Städte sind dabei besonders betroffen: Im Durchschnitt habe der Zuwachs der Pollenmenge in urbanen Gebieten bei drei Prozent im Jahr gelegen, in ländlichen Gegenden sei es ein Prozent pro Jahr gewesen.

Mit dem Klimawandel werde sich dieser Trend noch verstärken, erläuterten die Wissenschaftler. Wahrscheinlichste Ursache für die Zunahme ist die steigende CO2-Konzentration. Laborversuche und einige Freilandstudien hätten gezeigt, dass eine höhere Kohlendioxid- Konzentration in der Luft das Pflanzenwachstum und damit die Pollenproduktion beschleunigen könne. Mildere Temperaturen und zugewanderte Pflanzenarten sorgten zudem für eine längere Pollenflugsaison.

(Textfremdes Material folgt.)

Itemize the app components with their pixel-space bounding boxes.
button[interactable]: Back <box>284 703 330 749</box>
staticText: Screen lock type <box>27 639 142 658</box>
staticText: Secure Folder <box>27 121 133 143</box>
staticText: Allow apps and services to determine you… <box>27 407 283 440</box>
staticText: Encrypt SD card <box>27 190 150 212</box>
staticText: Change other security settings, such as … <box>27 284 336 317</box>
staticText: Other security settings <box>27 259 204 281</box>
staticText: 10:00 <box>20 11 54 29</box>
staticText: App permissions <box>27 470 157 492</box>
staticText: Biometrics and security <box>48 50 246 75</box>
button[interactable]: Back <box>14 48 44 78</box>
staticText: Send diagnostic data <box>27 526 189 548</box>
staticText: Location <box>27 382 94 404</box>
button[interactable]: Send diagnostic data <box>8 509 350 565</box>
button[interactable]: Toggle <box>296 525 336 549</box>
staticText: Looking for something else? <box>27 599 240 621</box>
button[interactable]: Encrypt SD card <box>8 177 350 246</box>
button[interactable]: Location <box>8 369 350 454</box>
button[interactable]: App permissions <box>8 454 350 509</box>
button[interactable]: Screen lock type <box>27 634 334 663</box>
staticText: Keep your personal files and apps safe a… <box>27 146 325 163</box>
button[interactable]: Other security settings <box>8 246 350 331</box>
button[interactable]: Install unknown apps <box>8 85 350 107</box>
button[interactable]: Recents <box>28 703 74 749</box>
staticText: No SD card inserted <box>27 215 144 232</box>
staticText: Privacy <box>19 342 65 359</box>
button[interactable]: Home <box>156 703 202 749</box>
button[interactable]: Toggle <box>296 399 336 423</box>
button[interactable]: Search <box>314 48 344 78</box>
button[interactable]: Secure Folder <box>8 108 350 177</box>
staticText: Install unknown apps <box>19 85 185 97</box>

„Das Stadtklima ist heute bereits wärmer und trockener, hinzu kommt eine höhere Luftverschmutzung“, so Menzel. Durch die dichte Bebauung liegt die Temperatur in urbanen Ballungsräumen um ein bis drei Grad höher als außerhalb der Städte. Auch CO2- und Schadstoffwerte in der Luft seien dort oft erhöht.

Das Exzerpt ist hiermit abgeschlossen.